Sermon Of Flames - I Have Seen the Light, and It Was Repulsive
(Album, 2021.09.03)

インダストリアル・ハーシュノイズ・アヴァンギャルド・ブラッケンド・デスメタル。アートワークや残虐なサウンドスケープ、曲名や歌詞(#2「Cauldrons of Boiling Piss」=沸騰した小便の大釜...)から、神話的な恐怖や超現実的なグロテスクが連想されるが、インダストリアルミュージックが科学技術を手にした社会への批判を背景としているならば、本作に差し込まれるハーシュノイズは意味深だろう。目を見張るほどの新鮮さはないかもしれないが、単なるインダストリアル以上にシニカルで、単なるブラックメタル以上に禍々しい力を放つアルバム。
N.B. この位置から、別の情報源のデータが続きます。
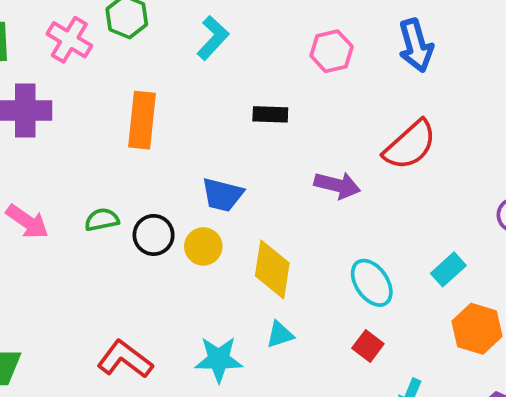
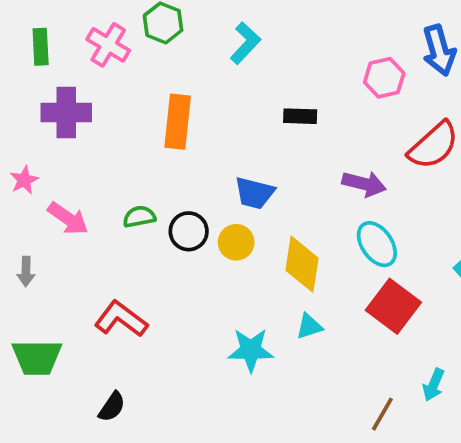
pink hexagon: (332, 51) -> (384, 78), moved
cyan ellipse: (372, 283) -> (377, 244), moved
red square: (368, 346) -> (393, 306), moved, size x1.8
red L-shape: (125, 359) -> (121, 319), moved

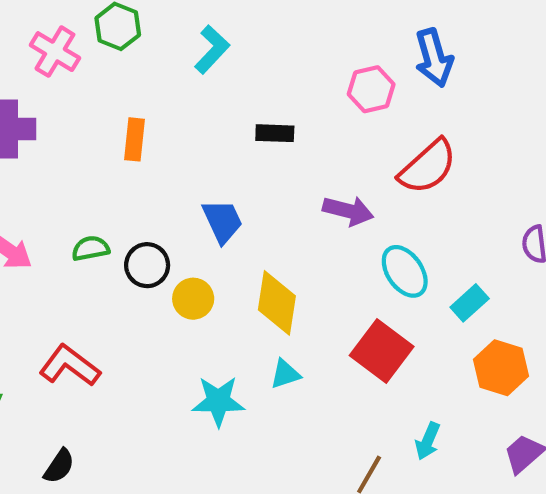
orange rectangle: (178, 122) -> (135, 139), size x0.7
blue trapezoid: (254, 193) -> (222, 221), turned -129
yellow circle: (236, 242) -> (193, 299), moved
cyan ellipse: (377, 244) -> (405, 271), moved

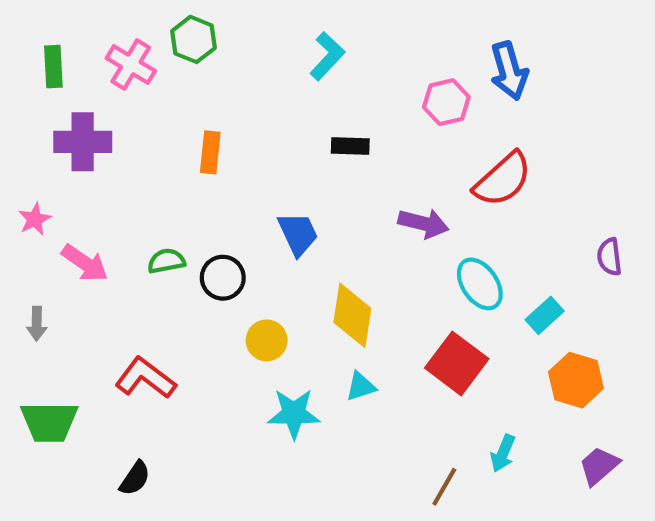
cyan L-shape: (212, 49) -> (327, 56), moved
yellow circle: (193, 299) -> (267, 340), moved

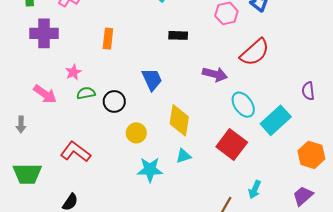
pink star: (35, 219) -> (73, 72), moved
cyan rectangle: (545, 315) -> (276, 120), size x1.6
orange hexagon: (576, 380) -> (311, 155), moved

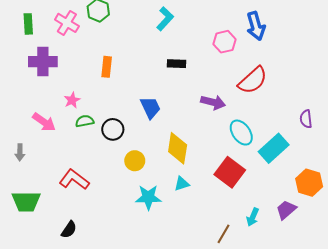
purple trapezoid: (303, 196) -> (286, 210), moved

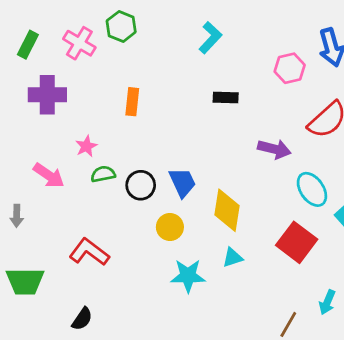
green rectangle: (28, 24) -> (28, 45), turned 30
blue trapezoid: (150, 107) -> (182, 182), moved

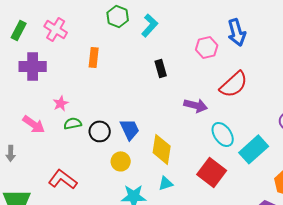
green hexagon: (121, 26) -> (118, 16), moved
black rectangle: (226, 97) -> (161, 68), turned 72
orange rectangle: (132, 102) -> (94, 57), moved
TORIENA - TORIENA makes me smile
(Album, 2021.09.20)

大きく舵を切った前作「PURE FIRE」の延長にある作品だが、かねてからのTORIENAさんの大きな武器であるチップチューンサウンドとボーカルが、断片的ながら効果的なエッセンスとして用いられており、より「らしさ」の磨かれた作品になった印象。そして、そんなアルバムに自身の名を冠するのはカッコいい!


エース橋本 - Play.Make.Believe
(Album, 2021.05.26, Alternative R&B)

Odd Futureの初期メンバー・Brandun DeShayの別名義による1st。日本好きが高じて移住した経験もあるらしい。どうやら"橋本"の"橋"には、日米を繋ぐ橋になりたいという意味が込められているようだが、その名に偽りなし、向井太一、5lackを含め日・韓・米などからゲストが参加するインターナショナルなアルバム。そして、内容もスムースで聴き心地の良すぎるオルタナティヴR&B。二回目からはついつい「エース橋本です(Listen)」のネームタグ口ずさんじゃうね。